[Stored data entries]
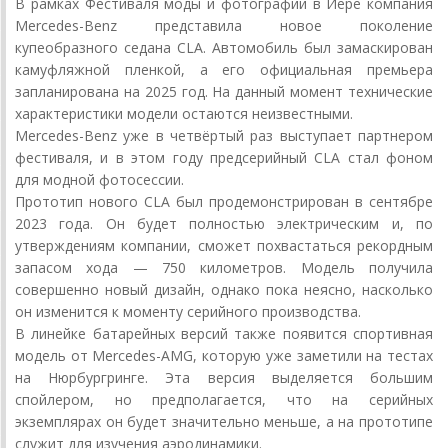
В рамках Фестиваля моды и фотографии в Йере компания
Mercedes-Benz представила новое поколение
купеобразного седана CLA. Автомобиль был замаскирован
камуфляжной пленкой, а его официальная премьера
запланирована на 2025 год. На данный момент технические
характеристики модели остаются неизвестными.
Mercedes-Benz уже в четвёртый раз выступает партнером
фестиваля, и в этом году предсерийный CLA стал фоном
для модной фотосессии.
Прототип нового CLA был продемонстрирован в сентябре
2023 года. Он будет полностью электрическим и, по
утверждениям компании, сможет похвастаться рекордным
запасом хода — 750 километров. Модель получила
совершенно новый дизайн, однако пока неясно, насколько
он изменится к моменту серийного производства.
В линейке батарейных версий также появится спортивная
модель от Mercedes-AMG, которую уже заметили на тестах
на Нюрбургринге. Эта версия выделяется большим
спойлером, но предполагается, что на серийных
экземплярах он будет значительно меньше, а на прототипе
служит для изучения аэродинамики.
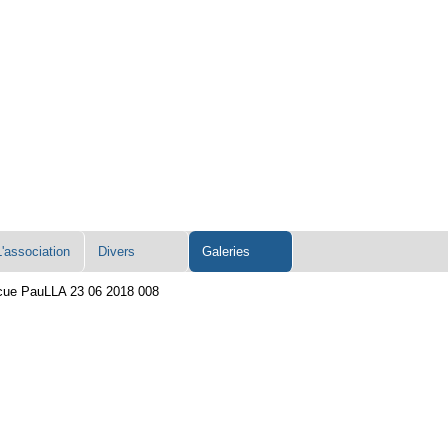
L'association
Divers
Galeries
cue PauLLA 23 06 2018 008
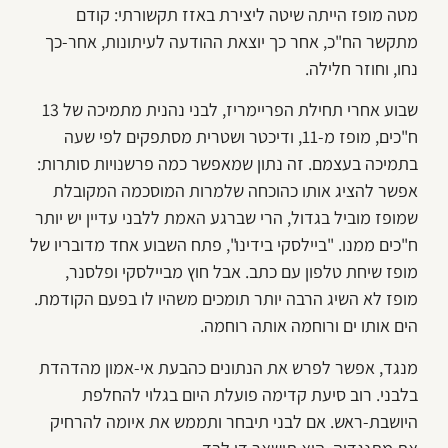
מטה מופז הייתה שיטה ליצירת באזז תקשורתי: קודם
מתקשר הח"כ, אחר כך יוצאת ההודעה לעיתונות, אחר-כך
נחו, וחוזר חלילה.
שבוע אחרי תחילת הפריימריז, לבני נהנית מתמיכה של 13
ח"כים, מופז מ-11, ודיכטר ושטרית מסתפקים לפי שעה
בתמיכה בעצמם. זה נתון שמאפשר כמה פרשנויות סותרות:
אפשר להציג אותו כהוכחה שלמרות המוסכמה המקובלת
שמופז מוביל בגדול, הרי שברגע האמת ללבני עדיין יש יותר
ח"כים ממנו. "ביילסקי בידינו", פתח השבוע אחד מדובריו של
מופז שיחת טלפון עם כתב. אבל חוץ מביילסקי ופלסנר,
מופז לא השיג הרבה יותר תומכים משהיו לו בפעם הקודמת.
הים אותו ים ורוחמה אותה רוחמה.
מנגד, אפשר לפרש את הנתונים כהבעת אי-אמון מהדהדת
בלבני. רוב סיעת קדימה פועלת היום בגלוי להחלפת
היושבת-ראש. אם לבני תיבחר ותממש את איומה להרחיק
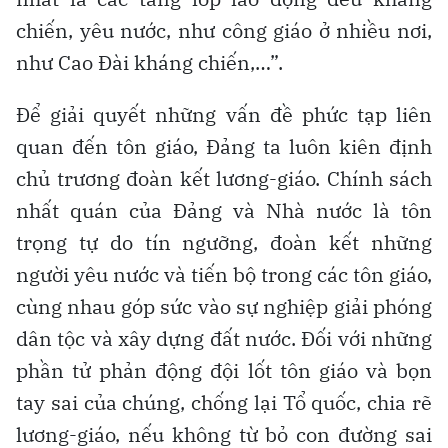
chiến, yêu nước, như công giáo ở nhiều nơi,
như Cao Đài kháng chiến,…”.
Để giải quyết những vấn đề phức tạp liên
quan đến tôn giáo, Đảng ta luôn kiên định
chủ trương đoàn kết lương-giáo. Chính sách
nhất quán của Đảng và Nhà nước là tôn
trọng tự do tín ngưỡng, đoàn kết những
người yêu nước và tiến bộ trong các tôn giáo,
cùng nhau góp sức vào sự nghiệp giải phóng
dân tộc và xây dựng đất nước. Đối với những
phần tử phản động đội lốt tôn giáo và bọn
tay sai của chúng, chống lại Tổ quốc, chia rẽ
lương-giáo, nếu không từ bỏ con đường sai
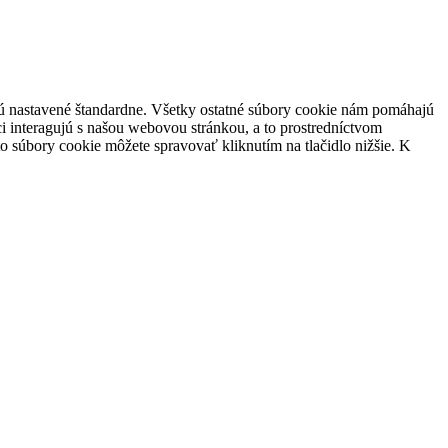
 sú nastavené štandardne. Všetky ostatné súbory cookie nám pomáhajú
i interagujú s našou webovou stránkou, a to prostredníctvom
súbory cookie môžete spravovať kliknutím na tlačidlo nižšie. K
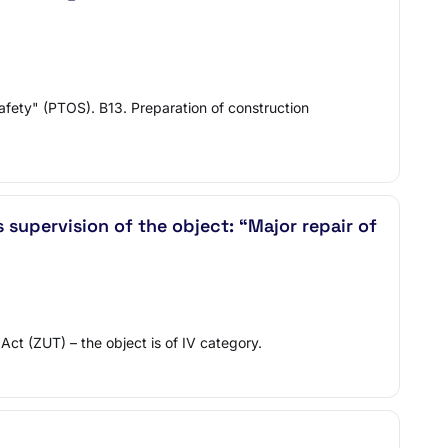
afety" (PTOS). B13. Preparation of construction
supervision of the object: “Major repair of
 Act (ZUT) – the object is of IV category.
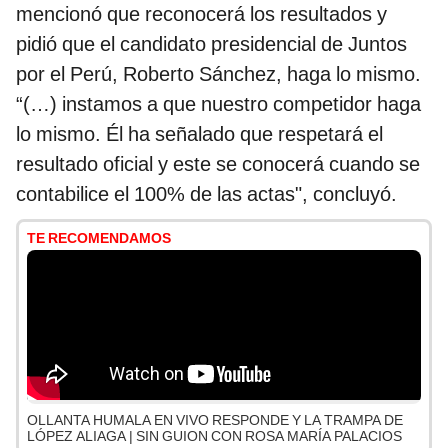
mencionó que reconocerá los resultados y
pidió que el candidato presidencial de Juntos
por el Perú, Roberto Sánchez, haga lo mismo.
“(…) instamos a que nuestro competidor haga
lo mismo. Él ha señalado que respetará el
resultado oficial y este se conocerá cuando se
contabilice el 100% de las actas", concluyó.
TE RECOMENDAMOS
OLLANTA HUMALA EN VIVO RESPONDE Y LA TRAMPA DE
LÓPEZ ALIAGA | SIN GUION CON ROSA MARÍA PALACIOS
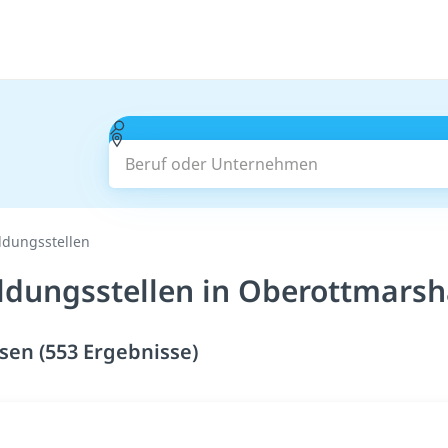
Beruf oder Unternehmen
ildungsstellen
ildungsstellen in Oberottmars
sen (553 Ergebnisse)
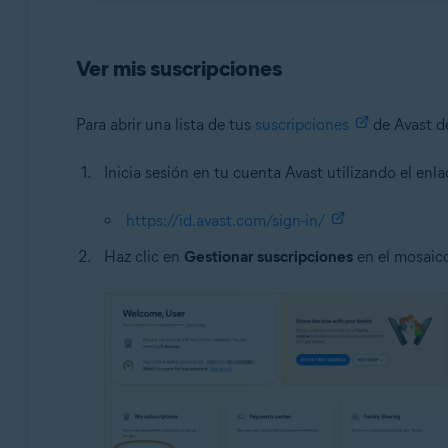
Ver mis suscripciones
Para abrir una lista de tus
suscripciones
de Avast d
Inicia sesión en tu cuenta Avast utilizando el enla
https://id.avast.com/sign-in/
Haz clic en
Gestionar suscripciones
en el mosaic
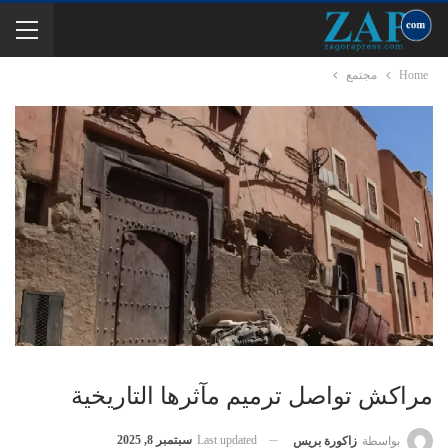
Home
مجتمع
مراكش تواصل ترميم مآثرها التاريخية
Last updated
سبتمبر 8, 2025
بواسطة
زاكورة بريس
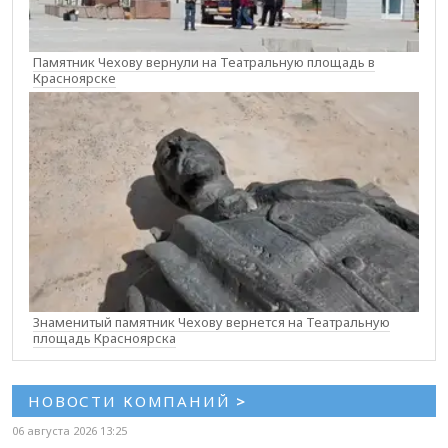
Памятник Чехову вернули на Театральную площадь в
Красноярске
Знаменитый памятник Чехову вернется на Театральную
площадь Красноярска
НОВОСТИ КОМПАНИЙ
>
06 августа 2026 13:25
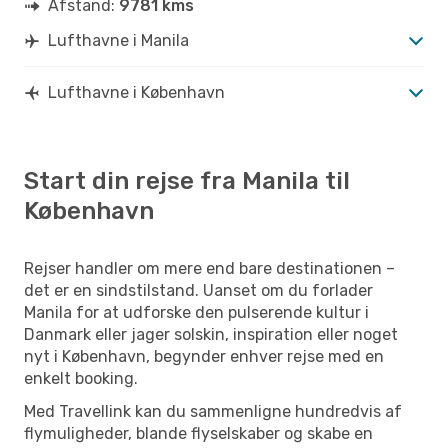
Afstand:
9781 kms
Lufthavne i Manila
Lufthavne i København
Start din rejse fra Manila til
København
Rejser handler om mere end bare destinationen –
det er en sindstilstand. Uanset om du forlader
Manila for at udforske den pulserende kultur i
Danmark eller jager solskin, inspiration eller noget
nyt i København, begynder enhver rejse med en
enkelt booking.
Med Travellink kan du sammenligne hundredvis af
flymuligheder, blande flyselskaber og skabe en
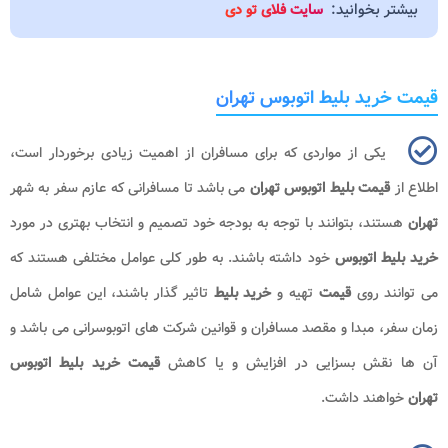
بیشتر بخوانید:
سایت فلای تو دی
قیمت خرید بلیط اتوبوس تهران
یکی از مواردی که برای مسافران از اهمیت زیادی برخوردار است،
اطلاع از
قیمت بلیط اتوبوس تهران
می باشد تا مسافرانی که عازم سفر به شهر
تهران
هستند، بتوانند با توجه به بودجه خود تصمیم و انتخاب بهتری در مورد
خرید بلیط اتوبوس
خود داشته باشند. به طور کلی عوامل مختلفی هستند که
می توانند روی
قیمت
تهیه و
خرید بلیط
تاثیر گذار باشند، این عوامل شامل
زمان سفر، مبدا و مقصد مسافران و قوانین شرکت های اتوبوسرانی می باشد و
آن ها نقش بسزایی در افزایش و یا کاهش
قیمت خرید بلیط اتوبوس
تهران
خواهند داشت.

TASK BRIEF >> Your copy should hold exactly the lines from the one with "Lufthavne i København" through the final line of the records, both ends included, and no pictures.

RESULT >>
Lufthavne i København
Start din rejse fra Manila til
København
Rejser handler om mere end bare destinationen –
det er en sindstilstand. Uanset om du forlader
Manila for at udforske den pulserende kultur i
Danmark eller jager solskin, inspiration eller noget
nyt i København, begynder enhver rejse med en
enkelt booking.
Med Travellink kan du sammenligne hundredvis af
flymuligheder, blande flyselskaber og skabe en
بیشتر بخوانید:
سایت فلای تو دی
قیمت خرید بلیط اتوبوس تهران
یکی از مواردی که برای مسافران از اهمیت زیادی برخوردار است،
اطلاع از
قیمت بلیط اتوبوس تهران
می باشد تا مسافرانی که عازم سفر به شهر
تهران
هستند، بتوانند با توجه به بودجه خود تصمیم و انتخاب بهتری در مورد
خرید بلیط اتوبوس
خود داشته باشند. به طور کلی عوامل مختلفی هستند که
می توانند روی
قیمت
تهیه و
خرید بلیط
تاثیر گذار باشند، این عوامل شامل
زمان سفر، مبدا و مقصد مسافران و قوانین شرکت های اتوبوسرانی می باشد و
آن ها نقش بسزایی در افزایش و یا کاهش
قیمت خرید بلیط اتوبوس
تهران
خواهند داشت.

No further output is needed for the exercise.